WHAT YOU SHOULD DO » Transcribe the records that follow, keeping every word as it stands.

RECORDS SUPPLIED »
════════

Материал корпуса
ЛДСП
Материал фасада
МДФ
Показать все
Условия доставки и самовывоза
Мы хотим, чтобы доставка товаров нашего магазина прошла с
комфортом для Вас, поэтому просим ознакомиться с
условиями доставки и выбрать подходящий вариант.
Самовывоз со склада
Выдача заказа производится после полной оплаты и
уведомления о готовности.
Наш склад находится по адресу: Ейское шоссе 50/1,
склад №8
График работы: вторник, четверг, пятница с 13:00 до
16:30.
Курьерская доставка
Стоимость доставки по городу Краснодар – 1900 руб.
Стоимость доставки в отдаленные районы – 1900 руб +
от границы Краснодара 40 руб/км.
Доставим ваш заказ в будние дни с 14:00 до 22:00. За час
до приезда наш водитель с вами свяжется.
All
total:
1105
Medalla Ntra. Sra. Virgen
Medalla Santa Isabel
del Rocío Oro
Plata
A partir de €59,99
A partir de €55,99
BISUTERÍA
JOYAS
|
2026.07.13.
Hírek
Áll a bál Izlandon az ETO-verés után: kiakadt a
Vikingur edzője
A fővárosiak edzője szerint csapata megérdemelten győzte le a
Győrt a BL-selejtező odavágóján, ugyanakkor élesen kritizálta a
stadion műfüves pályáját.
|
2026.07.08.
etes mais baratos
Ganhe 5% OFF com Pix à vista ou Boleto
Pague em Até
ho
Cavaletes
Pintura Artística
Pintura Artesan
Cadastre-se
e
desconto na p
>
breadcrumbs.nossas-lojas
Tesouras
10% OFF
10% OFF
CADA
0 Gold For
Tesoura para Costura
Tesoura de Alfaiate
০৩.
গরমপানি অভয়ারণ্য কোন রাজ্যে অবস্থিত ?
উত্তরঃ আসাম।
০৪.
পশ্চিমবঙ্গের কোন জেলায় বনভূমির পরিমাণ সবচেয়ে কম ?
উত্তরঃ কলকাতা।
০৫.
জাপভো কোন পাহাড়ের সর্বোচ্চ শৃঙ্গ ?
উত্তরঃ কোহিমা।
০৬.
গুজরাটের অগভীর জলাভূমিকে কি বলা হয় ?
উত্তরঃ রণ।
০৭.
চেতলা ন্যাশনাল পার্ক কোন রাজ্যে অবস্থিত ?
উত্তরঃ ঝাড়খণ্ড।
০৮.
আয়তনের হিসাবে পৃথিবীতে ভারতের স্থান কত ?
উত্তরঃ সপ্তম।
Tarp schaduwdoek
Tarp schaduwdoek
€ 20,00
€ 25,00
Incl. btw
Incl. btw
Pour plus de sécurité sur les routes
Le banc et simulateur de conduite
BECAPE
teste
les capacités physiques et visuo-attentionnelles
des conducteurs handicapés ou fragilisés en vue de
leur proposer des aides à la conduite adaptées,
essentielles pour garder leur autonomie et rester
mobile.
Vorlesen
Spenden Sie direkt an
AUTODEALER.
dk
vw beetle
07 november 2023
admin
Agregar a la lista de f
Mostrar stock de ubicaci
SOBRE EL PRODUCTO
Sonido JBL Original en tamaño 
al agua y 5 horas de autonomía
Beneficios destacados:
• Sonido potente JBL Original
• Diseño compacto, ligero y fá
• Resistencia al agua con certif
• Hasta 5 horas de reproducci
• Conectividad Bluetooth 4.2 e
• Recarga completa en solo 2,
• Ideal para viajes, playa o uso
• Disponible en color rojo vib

════════

RESULT »
Материал корпуса
ЛДСП
Материал фасада
МДФ
Показать все
Условия доставки и самовывоза
Мы хотим, чтобы доставка товаров нашего магазина прошла с
комфортом для Вас, поэтому просим ознакомиться с
условиями доставки и выбрать подходящий вариант.
Самовывоз со склада
Выдача заказа производится после полной оплаты и
уведомления о готовности.
Наш склад находится по адресу: Ейское шоссе 50/1,
склад №8
График работы: вторник, четверг, пятница с 13:00 до
16:30.
Курьерская доставка
Стоимость доставки по городу Краснодар – 1900 руб.
Стоимость доставки в отдаленные районы – 1900 руб +
от границы Краснодара 40 руб/км.
Доставим ваш заказ в будние дни с 14:00 до 22:00. За час
до приезда наш водитель с вами свяжется.
All
total:
1105
Medalla Ntra. Sra. Virgen
Medalla Santa Isabel
del Rocío Oro
Plata
A partir de €59,99
A partir de €55,99
BISUTERÍA
JOYAS
|
2026.07.13.
Hírek
Áll a bál Izlandon az ETO-verés után: kiakadt a
Vikingur edzője
A fővárosiak edzője szerint csapata megérdemelten győzte le a
Győrt a BL-selejtező odavágóján, ugyanakkor élesen kritizálta a
stadion műfüves pályáját.
|
2026.07.08.
etes mais baratos
Ganhe 5% OFF com Pix à vista ou Boleto
Pague em Até
ho
Cavaletes
Pintura Artística
Pintura Artesan
Cadastre-se
e
desconto na p
>
breadcrumbs.nossas-lojas
Tesouras
10% OFF
10% OFF
CADA
0 Gold For
Tesoura para Costura
Tesoura de Alfaiate
০৩.
গরমপানি অভয়ারণ্য কোন রাজ্যে অবস্থিত ?
উত্তরঃ আসাম।
০৪.
পশ্চিমবঙ্গের কোন জেলায় বনভূমির পরিমাণ সবচেয়ে কম ?
উত্তরঃ কলকাতা।
০৫.
জাপভো কোন পাহাড়ের সর্বোচ্চ শৃঙ্গ ?
উত্তরঃ কোহিমা।
০৬.
গুজরাটের অগভীর জলাভূমিকে কি বলা হয় ?
উত্তরঃ রণ।
০৭.
চেতলা ন্যাশনাল পার্ক কোন রাজ্যে অবস্থিত ?
উত্তরঃ ঝাড়খণ্ড।
০৮.
আয়তনের হিসাবে পৃথিবীতে ভারতের স্থান কত ?
উত্তরঃ সপ্তম।
Tarp schaduwdoek
Tarp schaduwdoek
€ 20,00
€ 25,00
Incl. btw
Incl. btw
Pour plus de sécurité sur les routes
Le banc et simulateur de conduite
BECAPE
teste
les capacités physiques et visuo-attentionnelles
des conducteurs handicapés ou fragilisés en vue de
leur proposer des aides à la conduite adaptées,
essentielles pour garder leur autonomie et rester
mobile.
Vorlesen
Spenden Sie direkt an
AUTODEALER.
dk
vw beetle
07 november 2023
admin
Agregar a la lista de f
Mostrar stock de ubicaci
SOBRE EL PRODUCTO
Sonido JBL Original en tamaño 
al agua y 5 horas de autonomía
Beneficios destacados:
• Sonido potente JBL Original
• Diseño compacto, ligero y fá
• Resistencia al agua con certif
• Hasta 5 horas de reproducci
• Conectividad Bluetooth 4.2 e
• Recarga completa en solo 2,
• Ideal para viajes, playa o uso
• Disponible en color rojo vib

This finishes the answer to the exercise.